Going line by line through the entries below, note each one with "Session", then report how many there are and nothing else.

════════════════

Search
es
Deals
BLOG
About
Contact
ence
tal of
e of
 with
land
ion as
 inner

════════════════

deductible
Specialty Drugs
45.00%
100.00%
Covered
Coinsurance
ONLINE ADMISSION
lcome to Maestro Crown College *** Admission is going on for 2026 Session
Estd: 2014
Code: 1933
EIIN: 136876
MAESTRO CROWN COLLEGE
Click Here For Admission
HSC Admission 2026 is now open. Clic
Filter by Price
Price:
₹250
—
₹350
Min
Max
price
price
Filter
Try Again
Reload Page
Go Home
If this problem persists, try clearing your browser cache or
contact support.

════════════════

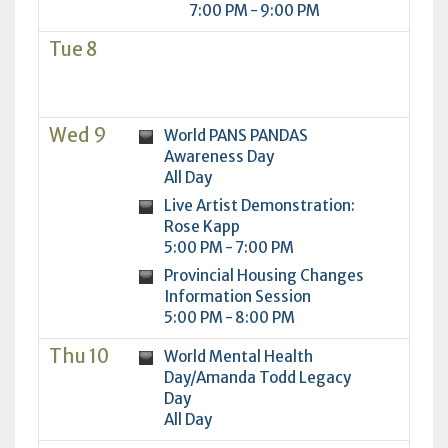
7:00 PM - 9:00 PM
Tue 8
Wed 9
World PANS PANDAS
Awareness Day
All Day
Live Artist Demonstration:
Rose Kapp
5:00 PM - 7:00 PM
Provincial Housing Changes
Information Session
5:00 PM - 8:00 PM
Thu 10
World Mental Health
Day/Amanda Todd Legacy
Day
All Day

════════════════

* EXERCISE RESPONSE *
2